» Exercise description
Copy out every record below exactly as written, but leave out any pictures.

[Saved data entries]
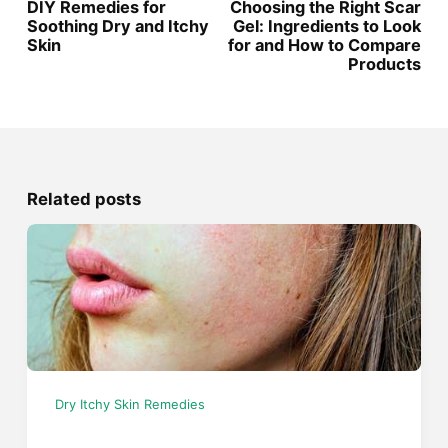
DIY Remedies for
Choosing the Right Scar
Soothing Dry and Itchy
Gel: Ingredients to Look
Skin
for and How to Compare
Products
Related posts
Dry Itchy Skin Remedies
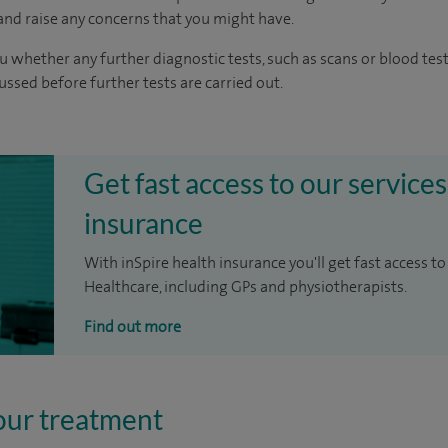
nd raise any concerns that you might have.
u whether any further diagnostic tests, such as scans or blood test
cussed before further tests are carried out.
Get fast access to our services
insurance
With inSpire health insurance you'll get fast access to
Healthcare, including GPs and physiotherapists.
Find out more
our treatment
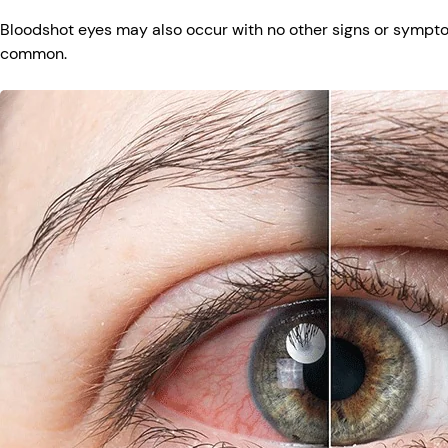
Bloodshot eyes may also occur with no other signs or symptom
common.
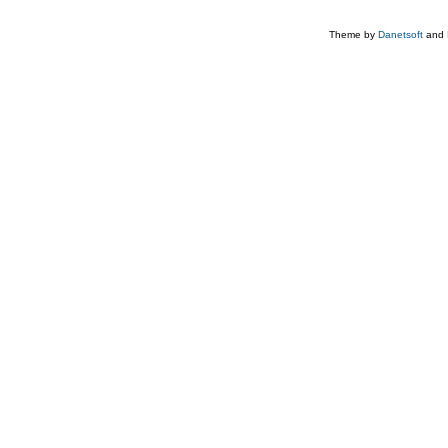
Theme by
Danetsoft
and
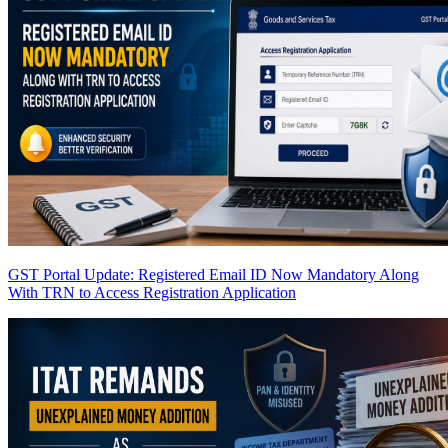
GST Portal Update: Registered Email ID Now Mandatory Along
With TRN to Access Registration Application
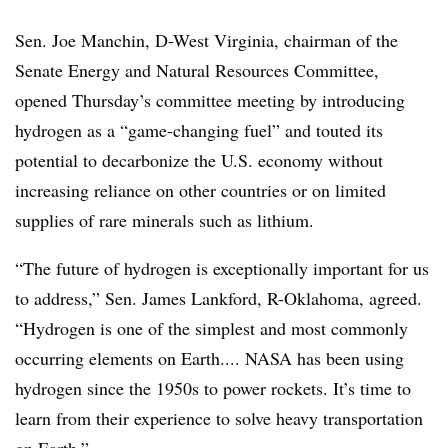
Sen. Joe Manchin, D-West Virginia, chairman of the
Senate Energy and Natural Resources Committee,
opened Thursday’s committee meeting by introducing
hydrogen as a “game-changing fuel” and touted its
potential to decarbonize the U.S. economy without
increasing reliance on other countries or on limited
supplies of rare minerals such as lithium.
“The future of hydrogen is exceptionally important for us
to address,” Sen. James Lankford, R-Oklahoma, agreed.
“Hydrogen is one of the simplest and most commonly
occurring elements on Earth.... NASA has been using
hydrogen since the 1950s to power rockets. It’s time to
learn from their experience to solve heavy transportation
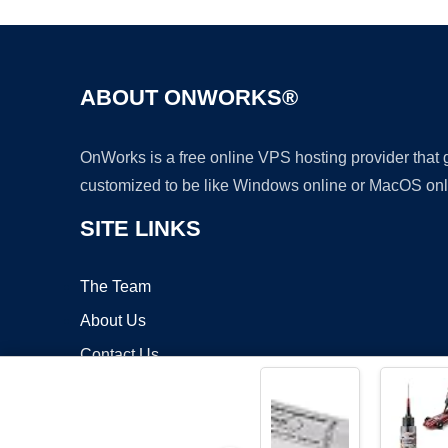
ABOUT ONWORKS®
OnWorks is a free online VPS hosting provider that
customized to be like Windows online or MacOS onl
SITE LINKS
The Team
About Us
Contact Us
Blog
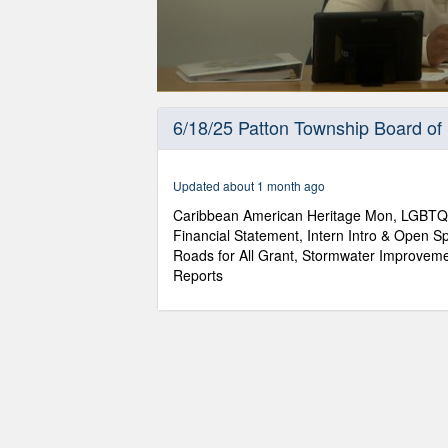
0
seconds
6/18/25 Patton Township Board of
of
2
hours,
7
Updated about 1 month ago
minutes,
18
Caribbean American Heritage Mon, LGBTQ
seconds
Volume
Financial Statement, Intern Intro & Open Sp
90%
Roads for All Grant, Stormwater Improvemen
Reports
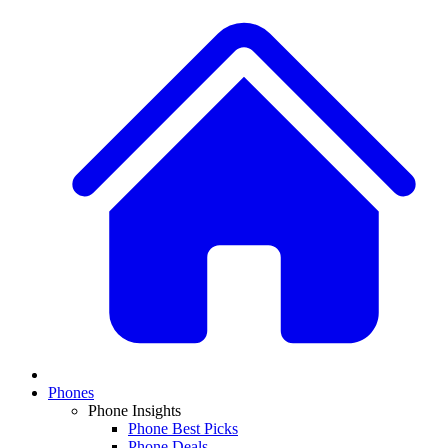
Phones
Phone Insights
Phone Best Picks
Phone Deals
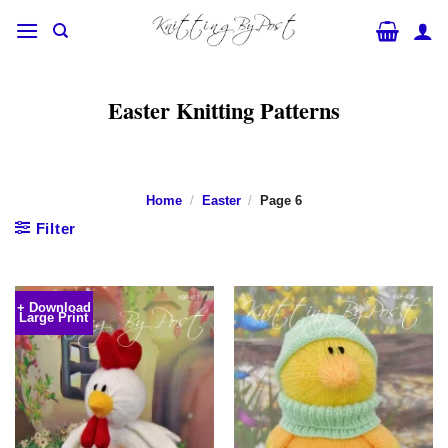
Skip
to
content
Easter Knitting Patterns
Home
/
Easter
/
Page 6
Filter
+ Download
Large Print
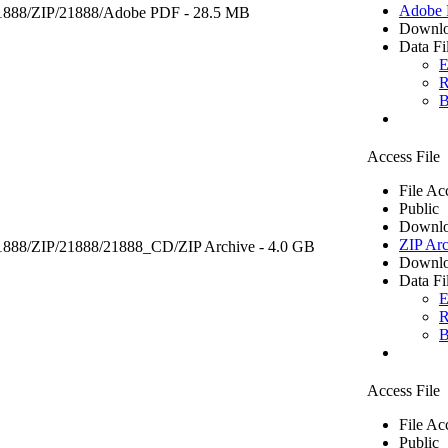
Adobe
1888/ZIP/21888/
Adobe PDF
- 28.5 MB
Downlo
Data Fi
E
R
B
Access File
File Ac
Public
Downlo
ZIP Arc
21888/ZIP/21888/21888_CD/
ZIP Archive
- 4.0 GB
Downlo
Data Fi
E
R
B
Access File
File Ac
Public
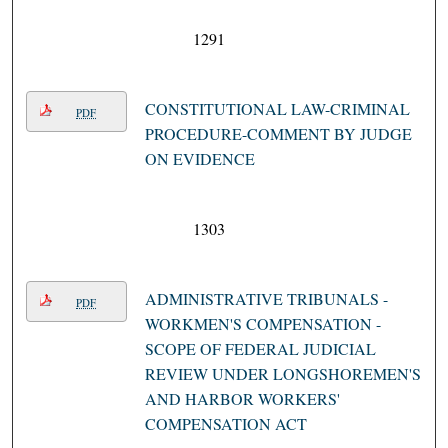
1291
CONSTITUTIONAL LAW-CRIMINAL
PDF
PROCEDURE-COMMENT BY JUDGE
ON EVIDENCE
1303
ADMINISTRATIVE TRIBUNALS -
PDF
WORKMEN'S COMPENSATION -
SCOPE OF FEDERAL JUDICIAL
REVIEW UNDER LONGSHOREMEN'S
AND HARBOR WORKERS'
COMPENSATION ACT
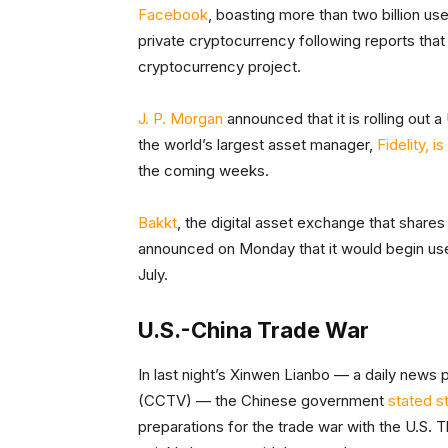
Facebook
, boasting more than two billion use
private cryptocurrency following reports that it
cryptocurrency project.
J. P. Morgan
announced that it is rolling ou
the world’s largest asset manager,
Fidelity, i
the coming weeks.
Bakkt
, the digital asset exchange that shar
announced on Monday that it would begin user
July.
U.S.-China Trade War
In last night’s Xinwen Lianbo — a daily news
(CCTV) — the Chinese government
stated s
preparations for the trade war with the U.S.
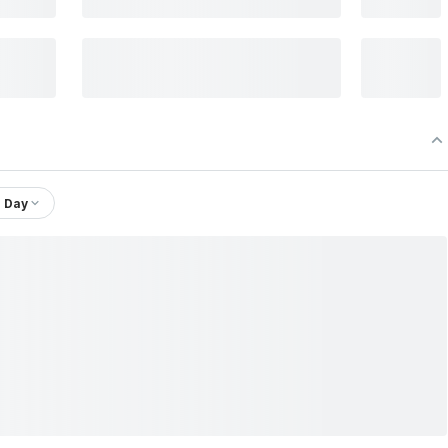
1 Day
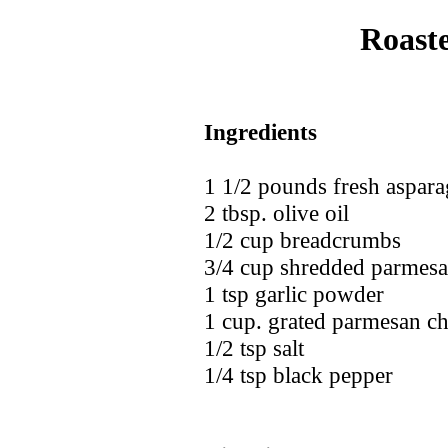
Roast
Ingredients
1 1/2 pounds fresh aspar
2 tbsp. olive oil
1/2 cup breadcrumbs
3/4 cup shredded parmesa
1 tsp garlic powder
1 cup. grated parmesan c
1/2 tsp salt
1/4 tsp black pepper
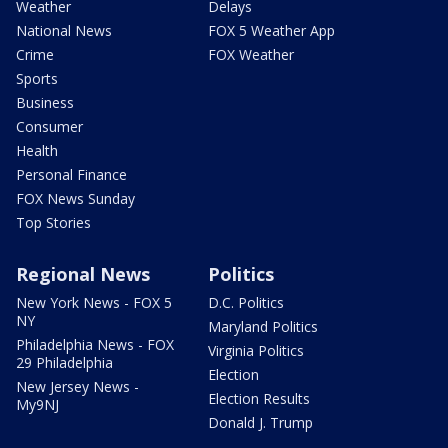
Weather
Delays
National News
FOX 5 Weather App
Crime
FOX Weather
Sports
Business
Consumer
Health
Personal Finance
FOX News Sunday
Top Stories
Regional News
Politics
New York News - FOX 5
D.C. Politics
NY
Maryland Politics
Philadelphia News - FOX
Virginia Politics
29 Philadelphia
Election
New Jersey News -
Election Results
My9NJ
Donald J. Trump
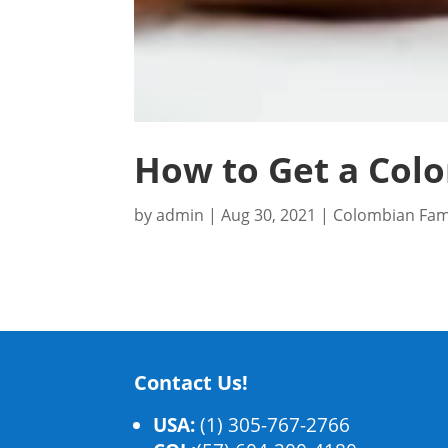
How to Get a Colo
by
admin
|
Aug 30, 2021
|
Colombian Fam
Contact Us!
USA:
(1) 305-767-2766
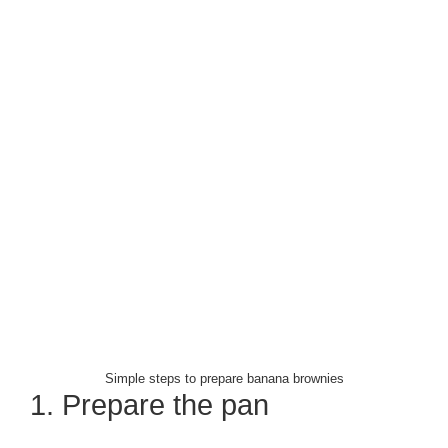
Simple steps to prepare banana brownies
1. Prepare the pan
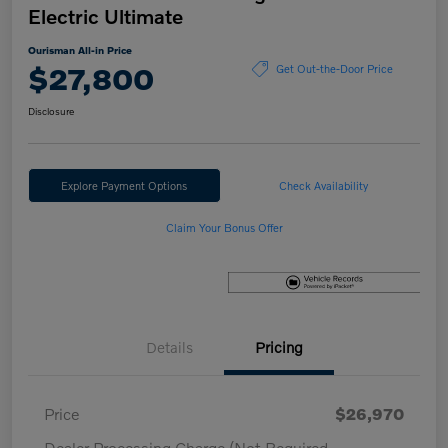
Electric Ultimate
Ourisman All-in Price
$27,800
Get Out-the-Door Price
Disclosure
Explore Payment Options
Check Availability
Claim Your Bonus Offer
Details
Pricing
Price
$26,970
Dealer Processing Charge (Not Required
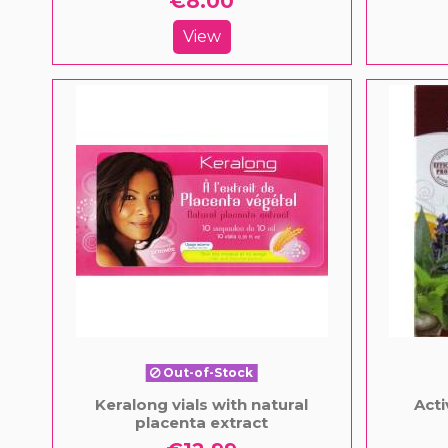
€8.00
View
Out-of-Stock
Keralong vials with natural
Acti
placenta extract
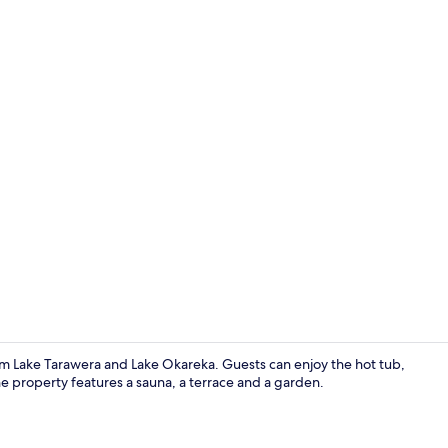
Exclusive Ho
from Lake Tarawera and Lake Okareka. Guests can enjoy the hot tub,
he property features a sauna, a terrace and a garden.
Point of inte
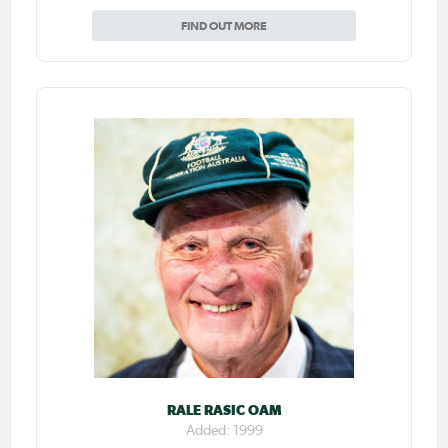
FIND OUT MORE
RALE RASIC OAM
Added: 1999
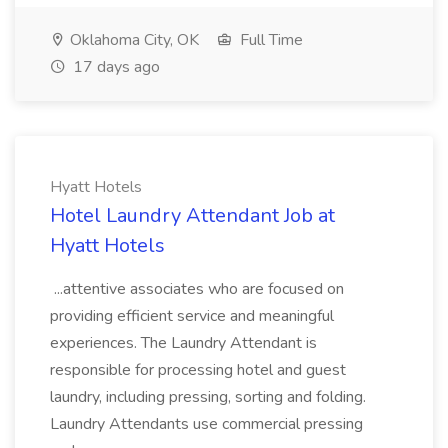
Oklahoma City, OK
Full Time
17 days ago
Hyatt Hotels
Hotel Laundry Attendant Job at
Hyatt Hotels
...attentive associates who are focused on
providing efficient service and meaningful
experiences. The Laundry Attendant is
responsible for processing hotel and guest
laundry, including pressing, sorting and folding.
Laundry Attendants use commercial pressing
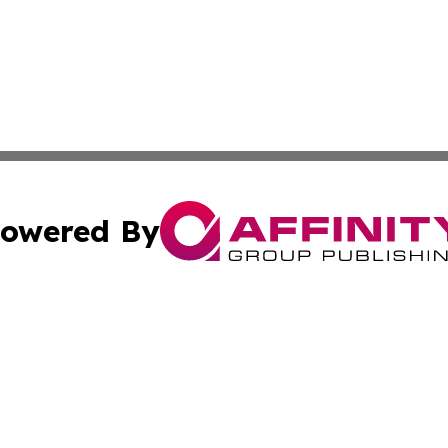
owered By
ubmit Press Release
Terms & Conditions
Copyright/DMCA
tics Inc. dba Affinity Group Publishing & Chilean Life. A
Cookie Settings / Your Privacy Choices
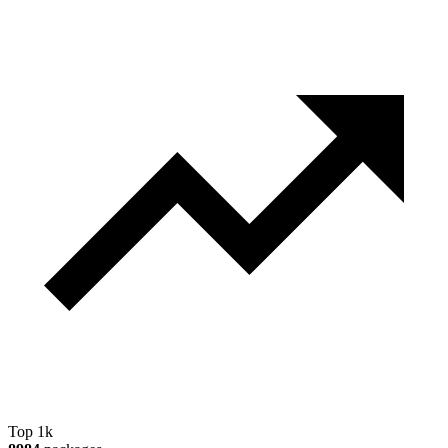
Top 1k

» Your response
DIY Remedies for
Choosing the Right Scar
Soothing Dry and Itchy
Gel: Ingredients to Look
Skin
for and How to Compare
Products
Related posts
Dry Itchy Skin Remedies
nd raise any concerns that you might have.
u whether any further diagnostic tests, such as scans or blood test
cussed before further tests are carried out.
Get fast access to our services
insurance
With inSpire health insurance you'll get fast access to
Healthcare, including GPs and physiotherapists.
Find out more
our treatment
Bloodshot eyes may also occur with no other signs or symptom
common.
Theme by
Danetsoft
and
GST Portal Update: Registered Email ID Now Mandatory Along
With TRN to Access Registration Application
Sen. Joe Manchin, D-West Virginia, chairman of the
Senate Energy and Natural Resources Committee,
opened Thursday’s committee meeting by introducing
hydrogen as a “game-changing fuel” and touted its
potential to decarbonize the U.S. economy without
increasing reliance on other countries or on limited
supplies of rare minerals such as lithium.
“The future of hydrogen is exceptionally important for us
to address,” Sen. James Lankford, R-Oklahoma, agreed.
“Hydrogen is one of the simplest and most commonly
occurring elements on Earth.... NASA has been using
hydrogen since the 1950s to power rockets. It’s time to
learn from their experience to solve heavy transportation
ABOUT ONWORKS®
OnWorks is a free online VPS hosting provider that
customized to be like Windows online or MacOS onl
SITE LINKS
The Team
About Us
Contact Us
Blog
0
seconds
6/18/25 Patton Township Board of
of
2
hours,
7
Updated about 1 month ago
minutes,
18
Caribbean American Heritage Mon, LGBTQ
seconds
Volume
Financial Statement, Intern Intro & Open Sp
90%
Roads for All Grant, Stormwater Improvemen
Reports
Phones
Phone Insights
Phone Best Picks
Phone Deals
Skip
to
content
Easter Knitting Patterns
Home
/
Easter
/
Page 6
Filter
+ Download
Large Print
Adobe
1888/ZIP/21888/
Adobe PDF
- 28.5 MB
Downlo
Data Fi
E
R
B
Access File
File Ac
Public
Downlo
ZIP Arc
21888/ZIP/21888/21888_CD/
ZIP Archive
- 4.0 GB
Downlo
Data Fi
E
R
B
Access File
File Ac
Public
1291
CONSTITUTIONAL LAW-CRIMINAL
PDF
PROCEDURE-COMMENT BY JUDGE
ON EVIDENCE
1303
ADMINISTRATIVE TRIBUNALS -
PDF
WORKMEN'S COMPENSATION -
SCOPE OF FEDERAL JUDICIAL
REVIEW UNDER LONGSHOREMEN'S
AND HARBOR WORKERS'
COMPENSATION ACT
Facebook
, boasting more than two billion use
private cryptocurrency following reports that it
cryptocurrency project.
J. P. Morgan
announced that it is rolling ou
the world’s largest asset manager,
Fidelity, i
the coming weeks.
Bakkt
, the digital asset exchange that shar
announced on Monday that it would begin user
July.
U.S.-China Trade War
In last night’s Xinwen Lianbo — a daily news
(CCTV) — the Chinese government
stated s
preparations for the trade war with the U.S.
1 Day
Roast
Ingredients
1 1/2 pounds fresh aspar
2 tbsp. olive oil
1/2 cup breadcrumbs
3/4 cup shredded parmesa
1 tsp garlic powder
1 cup. grated parmesan c
1/2 tsp salt
1/4 tsp black pepper
Weather
Delays
National News
FOX 5 Weather App
Crime
FOX Weather
Sports
Business
Consumer
Health
Personal Finance
FOX News Sunday
Top Stories
Regional News
Politics
New York News - FOX 5
D.C. Politics
NY
Maryland Politics
Philadelphia News - FOX
Virginia Politics
29 Philadelphia
Election
New Jersey News -
Election Results
My9NJ
Donald J. Trump
How to Get a Colo
by
admin
|
Aug 30, 2021
|
Colombian Fam
Contact Us!
USA:
(1) 305-767-2766
Simple steps to prepare banana brownies
1. Prepare the pan
Electric Ultimate
Ourisman All-in Price
$27,800
Get Out-the-Door Price
Disclosure
Explore Payment Options
Check Availability
Claim Your Bonus Offer
Details
Pricing
Price
$26,970
Dealer Processing Charge (Not Required
€8.00
View
Out-of-Stock
Keralong vials with natural
Acti
placenta extract
Exclusive Ho
from Lake Tarawera and Lake Okareka. Guests can enjoy the hot tub,
he property features a sauna, a terrace and a garden.
Point of inte
FIND OUT MORE
RALE RASIC OAM
Added: 1999
Oklahoma City, OK
Full Time
17 days ago
Hyatt Hotels
Hotel Laundry Attendant Job at
Hyatt Hotels
...attentive associates who are focused on
providing efficient service and meaningful
experiences. The Laundry Attendant is
responsible for processing hotel and guest
laundry, including pressing, sorting and folding.
Laundry Attendants use commercial pressing
owered By
ubmit Press Release
Terms & Conditions
Copyright/DMCA
tics Inc. dba Affinity Group Publishing & Chilean Life. A
Cookie Settings / Your Privacy Choices
Top 1k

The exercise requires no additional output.